New Jersey legislators so oppressive, that the legislature has forbidden the exercise of those powers within the State of New Jersey. The power I claim here is not denied. On the contrary, Mr. Wickersham, whom I like to quote, because he is a man of great power and lucidity of thought and expression, in a public speech at Duluth on July 19, 1911, is reported to have used the following language:

If Congress should enact that no corporation engaged in interstate commerce shall hereafter acquire any stock of any other corporation so engaged, and that unless such corporation should dispose of all stock held by them in other corporations engaged in interstate commerce within some specified period, they should be prohibited from engaging in interstate commerce until they did so dispose of such stock, the ax would indeed be laid at the root of the trust evil.

My objection to regulation of so-called trusts by an executive bureau, issuing regulations or licenses, can be expressed by me in no stronger language now than the language which I used in a letter on September 27, 1911. I shall take the liberty of reading it:

I can imagine nothing more dangerous to the American Republic than control of great corporations by a Federal bureau subject in its turn to a political administration of either party, excluding or admitting participation in business substantially at the whim and caprice and by the favoritism or enmity of the head of the bureau, influenced by Senators, Speakers, and Presidents, whose "pull" would be in favor of "good trusts" and whose frowns would be for "bad trusts." In such a case "good" would come to mean subservient. The remedy is to exclude trusts from interstate commerce, but to exclude them not by the fiat of a bureau (which in the last analysis is a man influenced by other men and acting secretly, with subordinates forbidden to give out information), but to exclude them by fiat of law, providing that corporations having charters conferring powers broad enough to establish monoploy or near monopoly and unlimited in the interest of the public shall be excluded.

*

* *

I added, "this remedy seems to me to be the right one, efficient, sufficient, operating in the open and by force of uniform prescribed law." Please remember the phrase: "By force of uniform prescribed law;" a law published and known to all men, or knowable by all men, as contradistinguished from an uncertain, unforeseeable, spasmodic, inconstant, bureaucratic interference with business by a bureau working in secret, with regulations to prevent its employees from communicating public knowledge of its methods or its work.
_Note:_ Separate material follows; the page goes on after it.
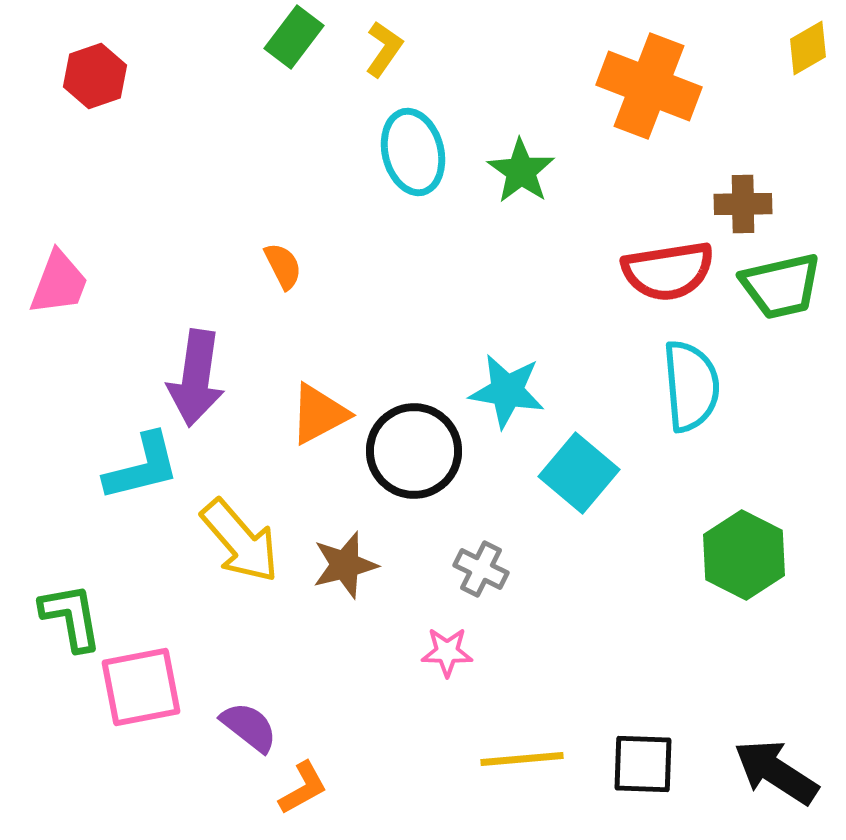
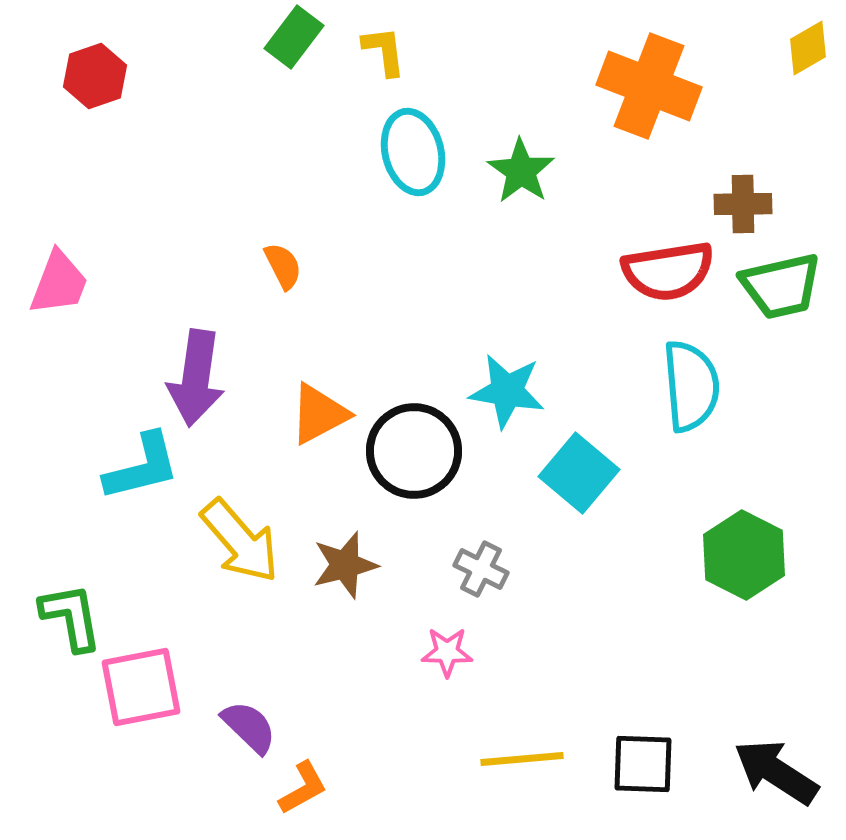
yellow L-shape: moved 2 px down; rotated 42 degrees counterclockwise
purple semicircle: rotated 6 degrees clockwise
Those of you who know me, know that I do not indulge in denunciatory rhetoric. That is no way to "reason together in brotherly love," nor is it any way to procure the advantage of the cool light of reason in the analysis of a subject, still you will excuse me for asking you this question, Who are they who are now beginning most strenously to demand some sort of Federal regulation or incorporation for the regulation of trusts, so called? I shall not even answer my own question, except by asking you one more: Are they not principally, if not altogether, those who are beginning to feel the halter of the present law draw? Gentlemen, unfair, dishonest, or oppressive big business, which alone can build up monopoly, or near monopoly must be never licensed nor regulated nor incorporated by the Federal Government. It must be outlawed from interstate commerce; stamped out of existence; and it must be done by prescribing the limitations and conditions of "charter power" for artificial persons engaging in interstate commerce. The Federal Government is powerless to outlaw it within a State which may have chartered it, so long as it confines itself and its operations to that State, but it can exterminate it in interstate commerce by refusing to let it so much as enter that broad arena. It has the power and the right to do it.